*Try it*
Please give all of the data again, character for character, and drop the pictures.

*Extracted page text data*
•••••
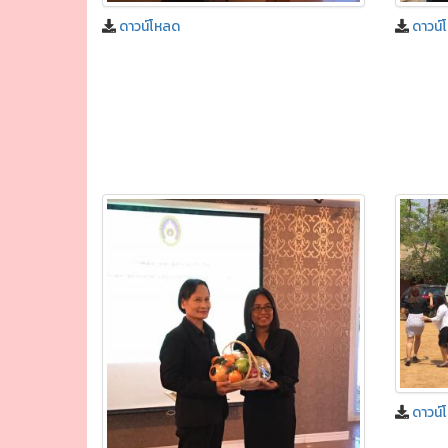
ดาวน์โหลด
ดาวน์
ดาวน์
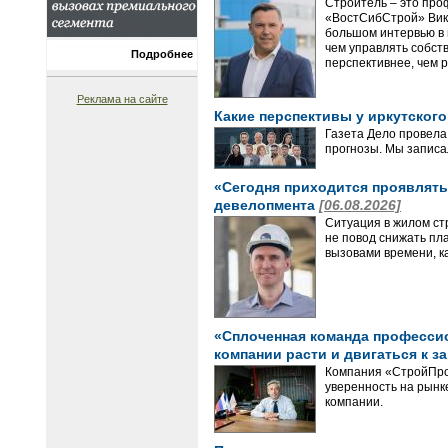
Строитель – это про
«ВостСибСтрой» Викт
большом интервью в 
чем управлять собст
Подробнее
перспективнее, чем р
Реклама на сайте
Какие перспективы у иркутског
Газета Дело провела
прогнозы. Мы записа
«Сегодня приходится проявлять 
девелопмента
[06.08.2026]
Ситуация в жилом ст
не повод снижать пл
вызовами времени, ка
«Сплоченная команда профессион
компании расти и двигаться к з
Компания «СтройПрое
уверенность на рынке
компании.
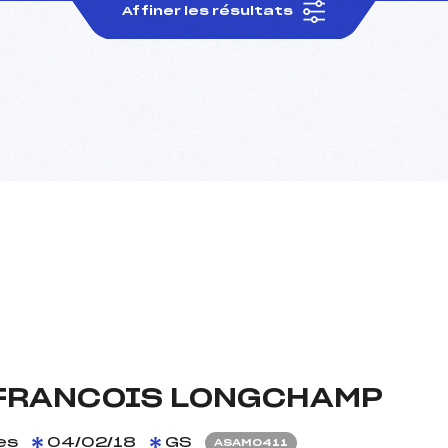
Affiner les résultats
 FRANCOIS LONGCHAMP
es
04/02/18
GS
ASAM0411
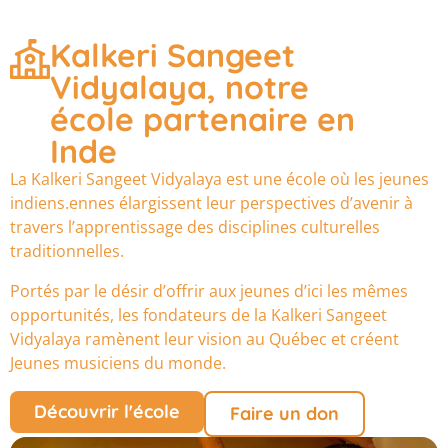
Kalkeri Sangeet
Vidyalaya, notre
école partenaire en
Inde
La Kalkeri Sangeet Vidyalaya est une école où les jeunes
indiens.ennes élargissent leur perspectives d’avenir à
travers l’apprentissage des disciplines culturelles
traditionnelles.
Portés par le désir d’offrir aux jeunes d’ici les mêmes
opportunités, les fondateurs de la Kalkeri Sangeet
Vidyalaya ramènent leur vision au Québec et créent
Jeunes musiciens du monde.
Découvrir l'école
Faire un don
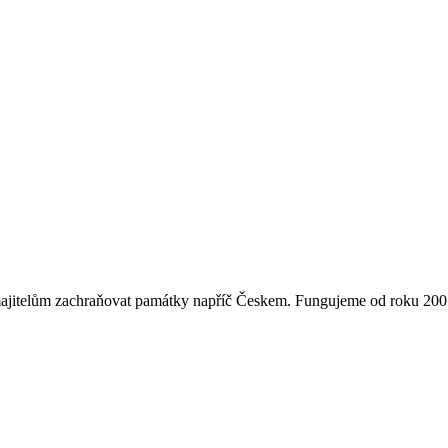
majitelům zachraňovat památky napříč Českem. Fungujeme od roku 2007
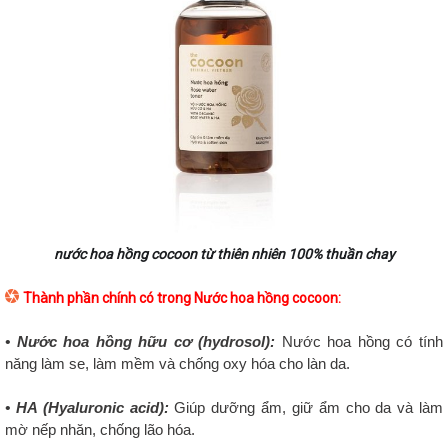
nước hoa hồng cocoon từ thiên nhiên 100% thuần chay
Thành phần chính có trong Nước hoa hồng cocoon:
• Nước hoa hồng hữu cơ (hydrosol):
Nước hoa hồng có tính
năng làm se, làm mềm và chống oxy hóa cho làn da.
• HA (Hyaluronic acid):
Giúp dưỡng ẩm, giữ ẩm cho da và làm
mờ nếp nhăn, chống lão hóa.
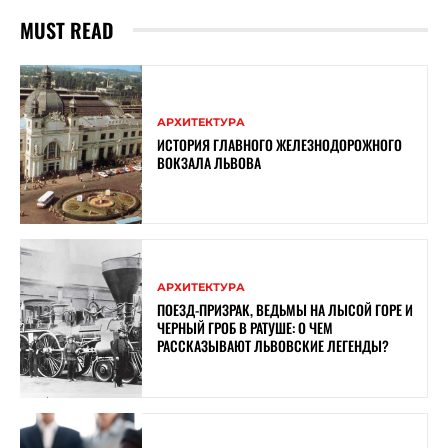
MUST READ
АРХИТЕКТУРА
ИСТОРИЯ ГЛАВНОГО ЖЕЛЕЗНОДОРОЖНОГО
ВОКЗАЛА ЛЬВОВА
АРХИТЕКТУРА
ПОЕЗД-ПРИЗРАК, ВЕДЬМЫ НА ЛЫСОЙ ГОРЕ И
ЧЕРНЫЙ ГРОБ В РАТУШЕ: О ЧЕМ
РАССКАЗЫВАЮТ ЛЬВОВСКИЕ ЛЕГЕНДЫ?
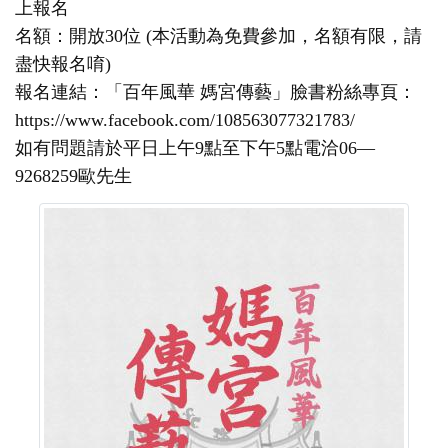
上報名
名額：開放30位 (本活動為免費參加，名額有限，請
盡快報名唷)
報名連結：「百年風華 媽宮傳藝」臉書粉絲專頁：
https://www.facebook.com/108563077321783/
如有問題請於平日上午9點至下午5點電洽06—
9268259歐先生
•••••
*Exercise answer*
ดาวน์โหลด
ดาวน์
ดาวน์
Строитель – это про
«ВостСибСтрой» Викт
большом интервью в 
чем управлять собст
Подробнее
перспективнее, чем р
Реклама на сайте
Какие перспективы у иркутског
Газета Дело провела
прогнозы. Мы записа
«Сегодня приходится проявлять 
девелопмента
[06.08.2026]
Ситуация в жилом ст
не повод снижать пл
вызовами времени, ка
«Сплоченная команда профессион
компании расти и двигаться к з
Компания «СтройПрое
уверенность на рынке
компании.
Affiner les résultats
 FRANCOIS LONGCHAMP
es
04/02/18
GS
ASAM0411
Kalkeri Sangeet
Vidyalaya, notre
école partenaire en
Inde
La Kalkeri Sangeet Vidyalaya est une école où les jeunes
indiens.ennes élargissent leur perspectives d’avenir à
travers l’apprentissage des disciplines culturelles
traditionnelles.
Portés par le désir d’offrir aux jeunes d’ici les mêmes
opportunités, les fondateurs de la Kalkeri Sangeet
Vidyalaya ramènent leur vision au Québec et créent
Jeunes musiciens du monde.
Découvrir l'école
Faire un don
majitelům zachraňovat památky napříč Českem. Fungujeme od roku 2007
nước hoa hồng cocoon từ thiên nhiên 100% thuần chay
Thành phần chính có trong Nước hoa hồng cocoon:
• Nước hoa hồng hữu cơ (hydrosol):
Nước hoa hồng có tính
năng làm se, làm mềm và chống oxy hóa cho làn da.
• HA (Hyaluronic acid):
Giúp dưỡng ẩm, giữ ẩm cho da và làm
mờ nếp nhăn, chống lão hóa.
MUST READ
АРХИТЕКТУРА
ИСТОРИЯ ГЛАВНОГО ЖЕЛЕЗНОДОРОЖНОГО
ВОКЗАЛА ЛЬВОВА
АРХИТЕКТУРА
ПОЕЗД-ПРИЗРАК, ВЕДЬМЫ НА ЛЫСОЙ ГОРЕ И
ЧЕРНЫЙ ГРОБ В РАТУШЕ: О ЧЕМ
РАССКАЗЫВАЮТ ЛЬВОВСКИЕ ЛЕГЕНДЫ?
上報名
名額：開放30位 (本活動為免費參加，名額有限，請
盡快報名唷)
報名連結：「百年風華 媽宮傳藝」臉書粉絲專頁：
https://www.facebook.com/108563077321783/
如有問題請於平日上午9點至下午5點電洽06—
9268259歐先生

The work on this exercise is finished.